THE RECORDS:
========================

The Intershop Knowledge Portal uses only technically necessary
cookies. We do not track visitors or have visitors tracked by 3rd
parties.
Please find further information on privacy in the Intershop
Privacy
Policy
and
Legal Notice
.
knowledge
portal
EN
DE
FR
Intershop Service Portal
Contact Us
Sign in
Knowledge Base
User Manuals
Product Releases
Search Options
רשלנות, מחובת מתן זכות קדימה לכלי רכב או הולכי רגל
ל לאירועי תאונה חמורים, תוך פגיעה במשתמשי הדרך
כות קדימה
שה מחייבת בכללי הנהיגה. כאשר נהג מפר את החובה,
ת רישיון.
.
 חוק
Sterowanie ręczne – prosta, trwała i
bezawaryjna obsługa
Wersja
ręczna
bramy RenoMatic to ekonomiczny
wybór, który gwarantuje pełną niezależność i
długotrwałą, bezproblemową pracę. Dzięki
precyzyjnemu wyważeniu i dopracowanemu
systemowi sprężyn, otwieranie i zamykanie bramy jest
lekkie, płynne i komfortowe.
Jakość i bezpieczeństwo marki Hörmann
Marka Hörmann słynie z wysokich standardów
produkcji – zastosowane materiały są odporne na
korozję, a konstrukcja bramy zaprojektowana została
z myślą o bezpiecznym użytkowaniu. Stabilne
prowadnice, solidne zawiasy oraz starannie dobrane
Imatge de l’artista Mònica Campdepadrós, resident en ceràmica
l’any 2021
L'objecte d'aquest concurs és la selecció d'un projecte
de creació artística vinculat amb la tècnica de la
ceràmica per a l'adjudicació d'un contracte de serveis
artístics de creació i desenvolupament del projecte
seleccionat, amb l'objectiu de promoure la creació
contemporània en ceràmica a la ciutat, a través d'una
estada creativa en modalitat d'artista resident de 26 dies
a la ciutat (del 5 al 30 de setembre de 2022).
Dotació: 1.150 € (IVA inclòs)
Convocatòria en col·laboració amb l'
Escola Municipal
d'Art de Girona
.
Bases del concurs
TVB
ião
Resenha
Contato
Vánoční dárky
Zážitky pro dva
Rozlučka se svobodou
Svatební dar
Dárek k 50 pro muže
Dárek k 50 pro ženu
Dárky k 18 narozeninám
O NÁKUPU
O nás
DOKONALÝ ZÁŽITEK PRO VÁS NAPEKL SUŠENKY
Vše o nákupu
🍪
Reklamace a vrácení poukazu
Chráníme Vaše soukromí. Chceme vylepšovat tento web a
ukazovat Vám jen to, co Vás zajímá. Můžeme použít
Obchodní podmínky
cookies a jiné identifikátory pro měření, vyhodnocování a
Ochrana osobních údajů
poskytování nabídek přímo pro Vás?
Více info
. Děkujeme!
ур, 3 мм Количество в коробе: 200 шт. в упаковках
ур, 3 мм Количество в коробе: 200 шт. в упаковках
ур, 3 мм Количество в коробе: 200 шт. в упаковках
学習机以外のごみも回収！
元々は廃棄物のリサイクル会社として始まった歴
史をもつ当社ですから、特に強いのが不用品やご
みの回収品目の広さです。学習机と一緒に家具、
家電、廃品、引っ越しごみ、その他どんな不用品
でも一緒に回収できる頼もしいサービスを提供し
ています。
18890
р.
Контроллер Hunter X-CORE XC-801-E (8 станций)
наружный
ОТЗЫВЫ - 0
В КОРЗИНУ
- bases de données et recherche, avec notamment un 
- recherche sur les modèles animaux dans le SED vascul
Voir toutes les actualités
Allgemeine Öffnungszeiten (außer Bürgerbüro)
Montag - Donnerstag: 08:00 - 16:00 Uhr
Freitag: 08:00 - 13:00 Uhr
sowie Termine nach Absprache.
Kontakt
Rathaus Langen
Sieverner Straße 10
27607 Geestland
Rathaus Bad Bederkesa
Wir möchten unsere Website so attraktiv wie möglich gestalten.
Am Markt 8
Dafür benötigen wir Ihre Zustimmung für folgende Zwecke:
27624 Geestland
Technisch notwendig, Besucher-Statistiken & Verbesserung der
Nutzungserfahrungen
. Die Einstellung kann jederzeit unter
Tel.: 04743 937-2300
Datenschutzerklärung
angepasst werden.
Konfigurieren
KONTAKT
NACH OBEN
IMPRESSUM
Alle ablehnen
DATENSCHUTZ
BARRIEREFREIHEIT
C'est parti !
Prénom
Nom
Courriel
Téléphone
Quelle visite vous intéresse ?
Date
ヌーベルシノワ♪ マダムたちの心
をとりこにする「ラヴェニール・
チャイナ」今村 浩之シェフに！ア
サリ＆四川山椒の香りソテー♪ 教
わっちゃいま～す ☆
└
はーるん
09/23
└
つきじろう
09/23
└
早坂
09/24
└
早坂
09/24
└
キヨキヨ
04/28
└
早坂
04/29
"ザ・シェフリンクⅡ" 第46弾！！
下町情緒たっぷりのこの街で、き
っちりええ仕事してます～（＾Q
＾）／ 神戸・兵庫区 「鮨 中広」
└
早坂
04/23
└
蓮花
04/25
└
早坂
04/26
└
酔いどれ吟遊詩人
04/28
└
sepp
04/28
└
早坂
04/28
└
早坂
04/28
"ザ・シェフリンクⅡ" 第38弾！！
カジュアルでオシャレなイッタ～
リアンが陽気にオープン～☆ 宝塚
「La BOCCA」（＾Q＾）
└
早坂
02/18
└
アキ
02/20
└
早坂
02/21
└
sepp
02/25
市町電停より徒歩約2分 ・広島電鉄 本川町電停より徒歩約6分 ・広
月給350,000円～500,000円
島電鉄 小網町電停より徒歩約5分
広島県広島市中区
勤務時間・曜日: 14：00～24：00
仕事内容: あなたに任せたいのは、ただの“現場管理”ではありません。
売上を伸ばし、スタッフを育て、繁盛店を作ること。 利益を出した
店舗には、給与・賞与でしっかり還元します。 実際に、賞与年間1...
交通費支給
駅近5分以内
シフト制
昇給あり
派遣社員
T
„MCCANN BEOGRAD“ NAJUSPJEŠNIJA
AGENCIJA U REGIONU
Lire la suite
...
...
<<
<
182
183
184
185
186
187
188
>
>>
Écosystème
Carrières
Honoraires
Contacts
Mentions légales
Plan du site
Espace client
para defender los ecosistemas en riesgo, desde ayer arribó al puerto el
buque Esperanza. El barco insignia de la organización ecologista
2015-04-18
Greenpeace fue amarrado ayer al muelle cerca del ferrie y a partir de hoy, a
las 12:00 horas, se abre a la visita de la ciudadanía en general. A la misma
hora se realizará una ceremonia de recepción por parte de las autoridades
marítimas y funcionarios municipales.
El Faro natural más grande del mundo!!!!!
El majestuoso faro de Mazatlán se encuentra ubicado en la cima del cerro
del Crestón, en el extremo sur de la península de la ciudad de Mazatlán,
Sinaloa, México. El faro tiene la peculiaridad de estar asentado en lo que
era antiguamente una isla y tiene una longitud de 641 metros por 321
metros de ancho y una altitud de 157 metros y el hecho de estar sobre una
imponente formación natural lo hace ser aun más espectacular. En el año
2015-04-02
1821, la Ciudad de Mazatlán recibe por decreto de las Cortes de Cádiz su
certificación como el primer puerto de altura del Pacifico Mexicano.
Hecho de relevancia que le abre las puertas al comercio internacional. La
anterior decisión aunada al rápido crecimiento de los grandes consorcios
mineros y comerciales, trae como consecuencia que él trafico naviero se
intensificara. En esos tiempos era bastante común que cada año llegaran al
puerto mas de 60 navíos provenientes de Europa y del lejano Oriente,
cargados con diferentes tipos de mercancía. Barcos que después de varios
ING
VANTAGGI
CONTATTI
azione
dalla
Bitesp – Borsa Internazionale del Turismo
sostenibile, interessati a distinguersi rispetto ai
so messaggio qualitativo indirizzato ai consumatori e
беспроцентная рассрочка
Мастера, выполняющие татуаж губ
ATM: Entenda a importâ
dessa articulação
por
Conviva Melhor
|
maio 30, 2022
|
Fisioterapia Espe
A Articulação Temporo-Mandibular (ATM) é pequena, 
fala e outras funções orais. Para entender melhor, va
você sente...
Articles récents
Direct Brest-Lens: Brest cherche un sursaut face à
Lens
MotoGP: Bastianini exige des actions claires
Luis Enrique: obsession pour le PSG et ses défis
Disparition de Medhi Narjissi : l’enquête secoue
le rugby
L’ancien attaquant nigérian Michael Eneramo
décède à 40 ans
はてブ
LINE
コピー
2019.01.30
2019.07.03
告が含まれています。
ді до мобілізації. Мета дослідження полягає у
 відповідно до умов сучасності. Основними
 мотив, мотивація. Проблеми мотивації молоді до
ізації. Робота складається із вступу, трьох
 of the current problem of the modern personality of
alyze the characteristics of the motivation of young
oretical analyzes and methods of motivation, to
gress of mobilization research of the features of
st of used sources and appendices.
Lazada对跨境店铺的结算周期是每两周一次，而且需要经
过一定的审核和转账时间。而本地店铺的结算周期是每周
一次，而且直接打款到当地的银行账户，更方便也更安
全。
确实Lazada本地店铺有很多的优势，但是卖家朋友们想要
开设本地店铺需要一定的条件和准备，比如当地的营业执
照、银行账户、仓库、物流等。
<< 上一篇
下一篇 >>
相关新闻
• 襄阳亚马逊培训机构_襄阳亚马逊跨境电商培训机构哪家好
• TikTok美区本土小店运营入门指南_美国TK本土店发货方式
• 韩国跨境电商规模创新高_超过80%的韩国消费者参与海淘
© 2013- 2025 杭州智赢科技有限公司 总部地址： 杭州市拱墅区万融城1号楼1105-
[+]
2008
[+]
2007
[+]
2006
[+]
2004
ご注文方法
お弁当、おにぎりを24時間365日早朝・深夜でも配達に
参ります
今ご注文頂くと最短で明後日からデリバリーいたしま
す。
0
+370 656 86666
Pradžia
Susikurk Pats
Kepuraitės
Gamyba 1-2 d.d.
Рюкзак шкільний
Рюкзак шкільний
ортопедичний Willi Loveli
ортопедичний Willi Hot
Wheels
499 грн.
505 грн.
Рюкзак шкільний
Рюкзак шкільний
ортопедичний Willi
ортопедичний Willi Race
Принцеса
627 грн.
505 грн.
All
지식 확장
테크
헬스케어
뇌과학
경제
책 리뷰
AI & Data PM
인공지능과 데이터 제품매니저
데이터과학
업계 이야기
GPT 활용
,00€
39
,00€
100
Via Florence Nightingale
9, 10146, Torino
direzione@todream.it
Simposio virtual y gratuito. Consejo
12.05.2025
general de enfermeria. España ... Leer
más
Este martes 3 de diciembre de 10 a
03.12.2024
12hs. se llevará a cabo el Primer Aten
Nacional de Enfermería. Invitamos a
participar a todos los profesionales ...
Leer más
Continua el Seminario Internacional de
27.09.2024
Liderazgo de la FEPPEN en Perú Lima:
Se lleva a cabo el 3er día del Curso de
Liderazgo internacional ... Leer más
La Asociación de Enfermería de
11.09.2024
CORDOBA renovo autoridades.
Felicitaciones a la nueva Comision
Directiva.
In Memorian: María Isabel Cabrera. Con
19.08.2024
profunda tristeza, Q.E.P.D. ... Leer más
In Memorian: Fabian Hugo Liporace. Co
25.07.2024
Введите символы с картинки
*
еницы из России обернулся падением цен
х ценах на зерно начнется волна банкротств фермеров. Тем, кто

========================

TASK TO COMPLETE: Scan the lines above for the word "cookies" and copy every one where it occurs.

YOUR SOLUTION:
cookies. We do not track visitors or have visitors tracked by 3rd
cookies a jiné identifikátory pro měření, vyhodnocování a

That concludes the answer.